Work instructions: Out of the lines below, please list those that hold the string "UltimateProScalper".

Data shown:

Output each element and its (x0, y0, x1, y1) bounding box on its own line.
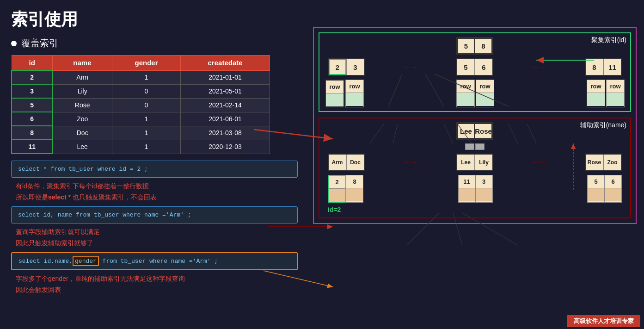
sec-id-pair-1: 11 3 (458, 175, 493, 203)
table-row: 3Lily02021-05-01 (12, 84, 270, 98)
cell-date: 2021-02-14 (181, 98, 270, 112)
cell-date: 2021-01-01 (181, 70, 270, 84)
leaf-1-1-top: row (476, 80, 494, 93)
cell-name: Arm (53, 70, 112, 84)
cell-name: Doc (53, 126, 112, 140)
cell-id: 11 (12, 140, 53, 154)
level1-arrow-1: ←→ (532, 63, 546, 71)
cell-gender: 0 (112, 84, 180, 98)
sec-id-2-1-val: 6 (605, 175, 621, 188)
cell-id: 2 (12, 70, 53, 84)
sec-id-pair-2: 5 6 (587, 175, 622, 203)
code-box-2: select id, name from tb_user where name … (11, 206, 298, 223)
table-row: 6Zoo12021-06-01 (12, 112, 270, 126)
leaf-1-1-bot (476, 93, 494, 106)
sec-ids-row: 2 8 11 (323, 175, 626, 203)
table-row: 2Arm12021-01-01 (12, 70, 270, 84)
cell-gender: 1 (112, 126, 180, 140)
left-panel: 覆盖索引 id name gender createdate 2Arm12021… (11, 37, 298, 297)
leaf-2-1-top: row (607, 80, 624, 93)
sec-id-2-0-val: 5 (588, 175, 604, 188)
cell-name: Lily (53, 84, 112, 98)
code-box-3: select id,name,gender from tb_user where… (11, 252, 298, 270)
cell-gender: 0 (112, 98, 180, 112)
sec-id-pair-0: 2 8 (328, 175, 363, 203)
col-name: name (53, 56, 112, 71)
sec-l1-2: Rose Zoo (585, 154, 622, 171)
sec-l1-0: Arm Doc (328, 154, 365, 171)
sec-id-0-0: 2 (328, 175, 346, 203)
sec-l1-2-1: Zoo (603, 155, 621, 170)
cell-gender: 1 (112, 112, 180, 126)
sec-dividers (323, 143, 626, 150)
col-gender: gender (112, 56, 180, 71)
sec-l1-1-1: Lily (475, 155, 492, 170)
l1-cell-1-1: 6 (475, 59, 492, 75)
cell-id: 6 (12, 112, 53, 126)
sec-l1-1: Lee Lily (456, 154, 493, 171)
cell-id: 3 (12, 84, 53, 98)
annot-1-line2: 所以即便是select * 也只触发聚集索引，不会回表 (11, 193, 298, 202)
leaf-pair-1: row row (456, 80, 494, 107)
watermark: 高级软件人才培训专家 (567, 315, 640, 327)
leaf-0-1-top: row (346, 80, 363, 93)
sec-id-0-0-val: 2 (329, 176, 345, 189)
root-cell-0: 5 (457, 38, 475, 54)
cluster-label: 聚集索引(id) (591, 36, 626, 44)
secondary-label: 辅助索引(name) (580, 121, 626, 130)
col-id: id (12, 56, 53, 71)
bullet-dot (11, 41, 17, 46)
sec-root-node: Lee Rose (456, 122, 493, 140)
annot-2-line2: 因此只触发辅助索引就够了 (11, 239, 298, 248)
cell-date: 2021-03-08 (181, 126, 270, 140)
sec-root-0: Lee (457, 123, 475, 139)
l1-cell-2-1: 11 (603, 59, 621, 75)
sec-id-1-1-val: 3 (476, 175, 492, 188)
cell-gender: 1 (112, 70, 180, 84)
table-row: 5Rose02021-02-14 (12, 98, 270, 112)
sec-arrow-1: ←→ (532, 158, 546, 167)
cell-id: 5 (12, 98, 53, 112)
leaf-2-0-top: row (587, 80, 605, 93)
code-box-1: select * from tb_user where id = 2 ; (11, 161, 298, 178)
cell-name: Rose (53, 98, 112, 112)
sec-id-1-0-val: 11 (459, 175, 475, 188)
cell-gender: 1 (112, 140, 180, 154)
sec-l1-1-0: Lee (457, 155, 475, 170)
leaf-0-0-top: row (326, 81, 343, 93)
leaf-2-1-bot (607, 93, 624, 106)
leaf-2-0-bot (587, 93, 605, 106)
l1-cell-0-0: 2 (329, 59, 346, 75)
sec-l1-0-0: Arm (329, 155, 346, 170)
cell-name: Lee (53, 140, 112, 154)
annot-1-line1: 有id条件，聚集索引下每个id都挂着一整行数据 (11, 182, 298, 191)
data-table: id name gender createdate 2Arm12021-01-0… (11, 55, 270, 154)
sec-l1-2-0: Rose (586, 155, 603, 170)
table-row: 8Doc12021-03-08 (12, 126, 270, 140)
code-text-1: select * from tb_user where id = 2 ; (18, 166, 148, 173)
right-panel: 回表 查询 聚集索引(id) 5 8 (313, 27, 637, 224)
leaf-0-1-bot (346, 93, 363, 106)
root-node: 5 8 (456, 37, 493, 55)
cell-name: Zoo (53, 112, 112, 126)
level1-arrow-0: ←→ (403, 63, 418, 71)
root-cell-1: 8 (475, 38, 492, 54)
bullet-title: 覆盖索引 (11, 37, 298, 50)
col-date: createdate (181, 56, 270, 71)
sec-id-0-1: 8 (346, 175, 363, 203)
sec-level1-row: Arm Doc ←→ Lee Lily ←→ Rose Zoo (323, 154, 626, 171)
id2-label: id=2 (323, 205, 626, 214)
annot-3-line1: 字段多了个gender，单纯的辅助索引无法满足这种字段查询 (11, 275, 298, 283)
leaf-1-0-top: row (457, 80, 474, 93)
leaf-0-0-bot (326, 93, 343, 106)
leaf-pair-2: row row (587, 80, 625, 107)
cell-date: 2020-12-03 (181, 140, 270, 154)
leaf-1-0-bot (457, 93, 474, 106)
l1-cell-2-0: 8 (586, 59, 603, 75)
cluster-section: 聚集索引(id) 5 8 2 3 (319, 32, 631, 112)
level1-node-0: 2 3 (328, 58, 365, 76)
level1-node-2: 8 11 (585, 58, 622, 76)
leaf-row: row row row (323, 80, 626, 107)
annot-3-line2: 因此会触发回表 (11, 286, 298, 294)
level1-row: 2 3 ←→ 5 6 ←→ (323, 58, 626, 76)
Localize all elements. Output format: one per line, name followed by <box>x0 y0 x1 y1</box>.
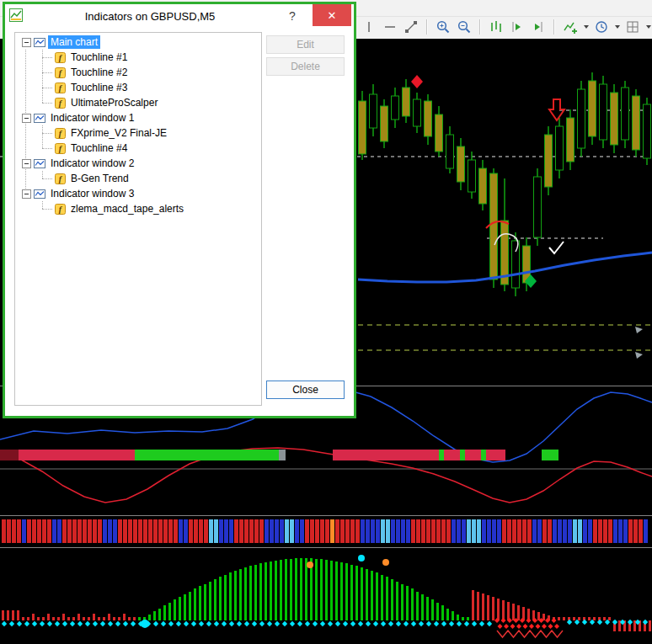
tree-connector <box>42 133 52 134</box>
tree-connector <box>42 148 52 149</box>
collapse-toggle-icon[interactable] <box>22 159 31 168</box>
tree-item-indicator[interactable]: f UltimateProScalper <box>15 95 261 110</box>
close-button[interactable]: ✕ <box>313 4 351 26</box>
custom-indicator-icon: f <box>55 204 66 215</box>
custom-indicator-icon: f <box>55 143 66 154</box>
chart-window-icon <box>34 189 45 199</box>
help-button[interactable]: ? <box>285 9 300 23</box>
dialog-title: Indicators on GBPUSD,M5 <box>39 10 261 23</box>
tree-item-label: UltimateProScalper <box>68 96 160 109</box>
tree-item-indicator[interactable]: f Touchline #4 <box>15 141 261 156</box>
tree-item-label: Touchline #4 <box>68 141 130 155</box>
tree-item-label: Touchline #3 <box>68 81 130 94</box>
metatrader-screen: Indicators on GBPUSD,M5 ? ✕ Main chart f… <box>0 0 652 644</box>
tree-item-label: Touchline #2 <box>68 66 130 79</box>
custom-indicator-icon: f <box>55 67 66 78</box>
tree-connector <box>42 57 52 58</box>
tree-item-main-chart[interactable]: Main chart <box>15 35 261 50</box>
tree-connector <box>42 103 52 104</box>
tree-item-label: Touchline #1 <box>68 51 130 64</box>
close-icon: ✕ <box>328 9 337 22</box>
indicators-dialog: Indicators on GBPUSD,M5 ? ✕ Main chart f… <box>3 2 356 418</box>
custom-indicator-icon: f <box>55 82 66 93</box>
tree-item-label: Main chart <box>48 35 100 49</box>
dialog-icon <box>9 8 23 25</box>
tree-item-indicator[interactable]: f FXprime_V2 Final-JE <box>15 125 261 141</box>
tree-item-indicator[interactable]: f Touchline #3 <box>15 80 261 95</box>
custom-indicator-icon: f <box>55 98 66 109</box>
delete-button[interactable]: Delete <box>266 57 345 76</box>
tree-item-indicator-window-1[interactable]: Indicator window 1 <box>15 110 261 125</box>
tree-item-indicator[interactable]: f B-Gen Trend <box>15 171 261 186</box>
tree-item-label: FXprime_V2 Final-JE <box>68 126 169 140</box>
custom-indicator-icon: f <box>55 52 66 63</box>
tree-item-indicator-window-3[interactable]: Indicator window 3 <box>15 186 261 201</box>
tree-connector <box>42 209 52 210</box>
chart-window-icon <box>34 38 45 47</box>
indicators-tree[interactable]: Main chart f Touchline #1 f Touchline #2… <box>14 32 262 406</box>
collapse-toggle-icon[interactable] <box>22 189 31 199</box>
tree-item-indicator[interactable]: f Touchline #1 <box>15 50 261 65</box>
edit-button[interactable]: Edit <box>266 35 345 54</box>
close-dialog-button[interactable]: Close <box>266 381 345 399</box>
custom-indicator-icon: f <box>55 128 66 139</box>
tree-item-indicator[interactable]: f zlema_macd_tape_alerts <box>15 201 261 216</box>
tree-connector <box>42 88 52 88</box>
custom-indicator-icon: f <box>55 173 66 184</box>
dialog-titlebar[interactable]: Indicators on GBPUSD,M5 ? ✕ <box>5 4 354 28</box>
collapse-toggle-icon[interactable] <box>22 114 31 123</box>
collapse-toggle-icon[interactable] <box>22 38 31 47</box>
chart-window-icon <box>34 114 45 123</box>
tree-item-label: B-Gen Trend <box>68 172 131 185</box>
tree-item-label: zlema_macd_tape_alerts <box>68 202 186 216</box>
tree-connector <box>42 72 52 73</box>
tree-item-label: Indicator window 3 <box>48 187 136 200</box>
tree-item-label: Indicator window 2 <box>48 157 136 170</box>
touchline-tape <box>0 450 558 460</box>
tree-item-indicator[interactable]: f Touchline #2 <box>15 65 261 80</box>
tree-item-label: Indicator window 1 <box>48 111 136 125</box>
chart-window-icon <box>34 159 45 168</box>
tree-item-indicator-window-2[interactable]: Indicator window 2 <box>15 156 261 171</box>
tree-connector <box>42 178 52 179</box>
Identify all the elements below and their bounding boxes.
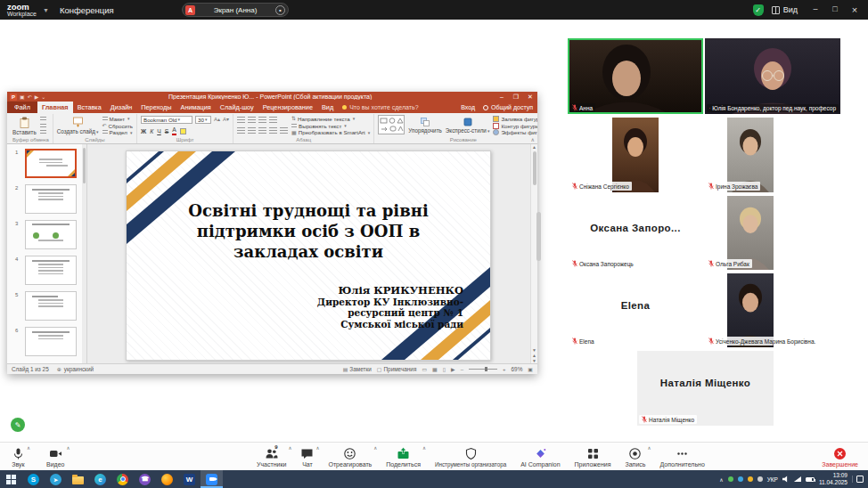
paste-button[interactable]: Вставить (12, 115, 37, 136)
security-shield-icon[interactable] (753, 4, 764, 16)
shrink-font-icon[interactable]: A▾ (223, 117, 229, 122)
language-switcher[interactable]: УКР (767, 476, 778, 483)
font-color-button[interactable]: A (172, 127, 176, 135)
taskbar-app-firefox[interactable] (156, 470, 178, 488)
taskbar-app-word[interactable] (178, 470, 201, 488)
clipboard-small-buttons[interactable] (40, 115, 46, 136)
text-direction-button[interactable]: ⇅Направление текста (291, 116, 370, 122)
tray-icon-orange[interactable] (748, 476, 753, 482)
slide-thumbnail-5[interactable]: 5 (25, 291, 79, 321)
zoom-slider-thumb[interactable] (485, 367, 487, 371)
tab-file[interactable]: Файл (7, 102, 37, 113)
zoom-slider[interactable] (469, 369, 497, 370)
align-left-icon[interactable] (237, 127, 245, 134)
reactions-button[interactable]: Отреагировать (323, 443, 376, 471)
participant-tile-oksana[interactable]: Оксана Запоро... Оксана Запорожець (568, 196, 703, 270)
annotation-button[interactable] (11, 418, 25, 432)
font-name-select[interactable]: Bookman Old (141, 116, 192, 124)
audio-button[interactable]: Звук (7, 443, 29, 471)
slide-thumbnail-4[interactable]: 4 (25, 256, 79, 285)
normal-view-icon[interactable]: ▭ (422, 366, 427, 372)
tab-transitions[interactable]: Переходы (136, 102, 176, 113)
slide-thumbnail-1[interactable]: 1 (25, 149, 79, 178)
ai-companion-button[interactable]: AI Companion (516, 443, 564, 471)
shape-fill-button[interactable]: Заливка фигуры (493, 116, 537, 122)
participant-tile-elena[interactable]: Elena Elena (568, 273, 703, 347)
bullets-icon[interactable] (237, 117, 245, 124)
align-right-icon[interactable] (258, 127, 266, 134)
slideshow-view-icon[interactable]: ▶ (451, 366, 455, 372)
new-slide-button[interactable]: Создать слайд (57, 115, 99, 136)
shape-outline-button[interactable]: Контур фигуры (493, 123, 537, 129)
taskbar-app-edge[interactable] (89, 470, 111, 488)
reading-view-icon[interactable]: ▯ (443, 366, 446, 372)
language-indicator[interactable]: ⊕ украинский (57, 366, 94, 372)
font-size-select[interactable]: 30 (195, 116, 211, 124)
participant-tile-snizhana[interactable]: Сніжана Сергієнко (568, 118, 703, 192)
chat-button[interactable]: Чат (296, 443, 318, 471)
record-menu-chevron[interactable] (647, 445, 651, 451)
battery-icon[interactable] (806, 477, 815, 482)
tray-icon-green[interactable] (728, 476, 733, 482)
end-meeting-button[interactable]: Завершение (817, 443, 863, 471)
stop-share-icon[interactable] (275, 5, 285, 15)
reset-button[interactable]: ↶Сбросить (102, 123, 134, 129)
participant-tile-anna[interactable]: Анна (568, 38, 703, 114)
sign-in-button[interactable]: Вход (461, 104, 475, 110)
tab-animations[interactable]: Анимация (176, 102, 216, 113)
tell-me-box[interactable]: Что вы хотите сделать? (342, 102, 418, 113)
participant-tile-olha[interactable]: Ольга Рибак (704, 196, 840, 270)
tab-insert[interactable]: Вставка (73, 102, 106, 113)
scroll-up-icon[interactable]: ▲ (532, 144, 536, 150)
participants-button[interactable]: 9 Участники (252, 443, 291, 471)
current-slide[interactable]: Освітні труднощі та рівні підтримки осіб… (126, 150, 491, 361)
share-button[interactable]: Общий доступ (483, 104, 533, 110)
italic-button[interactable]: К (150, 128, 153, 134)
tray-icon-gray[interactable] (757, 476, 763, 482)
tab-meeting[interactable]: Конференция (60, 5, 114, 15)
participant-tile-yuliia-bondarenko[interactable]: Юлія Бондаренко, доктор пед.наук, профес… (705, 38, 840, 114)
share-menu-chevron[interactable] (422, 445, 426, 451)
chevron-down-icon[interactable]: ▼ (43, 7, 49, 13)
participant-tile-iryna[interactable]: Ірина Зрожаєва (704, 118, 840, 192)
align-text-button[interactable]: Выровнять текст (291, 123, 370, 129)
scrollbar-thumb[interactable] (533, 151, 536, 185)
shared-screen-scroll-handle[interactable] (536, 212, 541, 261)
collapse-ribbon-icon[interactable]: ∧ (531, 136, 535, 142)
host-tools-button[interactable]: Инструменты организатора (430, 443, 511, 471)
numbering-icon[interactable] (248, 117, 256, 124)
participant-tile-nataliia[interactable]: Наталія Міщенко Наталія Міщенко (637, 351, 774, 426)
strikethrough-button[interactable]: S (165, 128, 169, 134)
tab-slideshow[interactable]: Слайд-шоу (216, 102, 258, 113)
zoom-in-icon[interactable]: + (503, 367, 506, 372)
close-button[interactable] (845, 4, 864, 15)
more-button[interactable]: Дополнительно (655, 443, 708, 471)
video-menu-chevron[interactable] (66, 445, 70, 451)
grow-font-icon[interactable]: A▴ (214, 117, 220, 122)
taskbar-app-telegram[interactable] (45, 470, 67, 488)
notes-button[interactable]: ▤Заметки (343, 366, 372, 372)
taskbar-clock[interactable]: 13:09 11.04.2025 (819, 472, 848, 486)
arrange-button[interactable]: Упорядочить (408, 115, 441, 136)
comments-button[interactable]: ▢Примечания (377, 366, 417, 372)
view-button[interactable]: Вид (772, 5, 798, 14)
hidden-icons-chevron[interactable]: ∧ (719, 476, 723, 483)
screen-share-pill[interactable]: А Экран (Анна) (182, 3, 289, 17)
tab-review[interactable]: Рецензирование (258, 102, 317, 113)
indent-icon[interactable] (258, 117, 266, 124)
network-icon[interactable] (794, 476, 801, 482)
taskbar-app-skype[interactable] (22, 470, 45, 488)
slide-sorter-icon[interactable]: ▦ (432, 366, 438, 372)
apps-button[interactable]: Приложения (570, 443, 616, 471)
layout-button[interactable]: Макет (102, 116, 134, 122)
line-spacing-icon[interactable] (269, 117, 277, 124)
ppt-close-button[interactable] (523, 94, 537, 101)
zoom-out-icon[interactable]: – (461, 367, 463, 372)
participant-tile-usichenko[interactable]: Усіченко-Джевага Марина Борисівна. (704, 273, 840, 347)
start-button[interactable] (0, 470, 22, 488)
maximize-button[interactable] (825, 4, 845, 15)
chat-menu-chevron[interactable] (315, 445, 319, 451)
bold-button[interactable]: Ж (141, 128, 146, 134)
section-button[interactable]: Раздел (102, 129, 134, 135)
shape-effects-button[interactable]: Эффекты фигур (493, 129, 537, 135)
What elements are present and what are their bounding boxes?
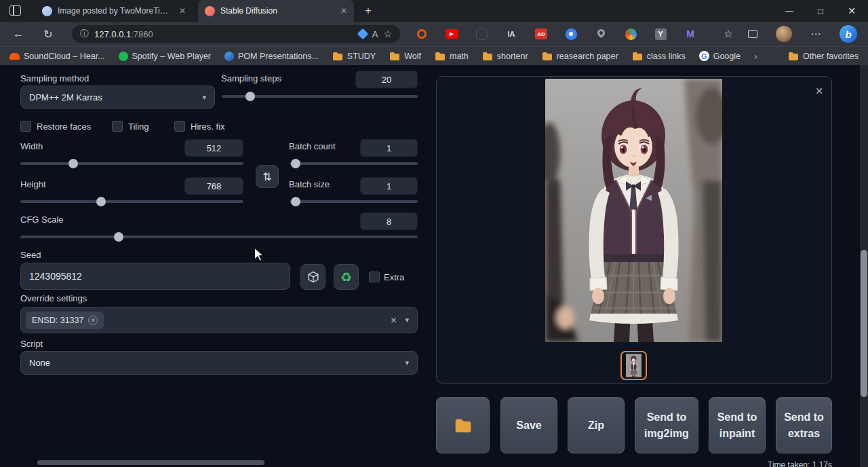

Task result:
tree-item-indicator[interactable]: f UltimateProScalper <box>15 95 261 110</box>
tree-item-label: UltimateProScalper <box>68 96 160 109</box>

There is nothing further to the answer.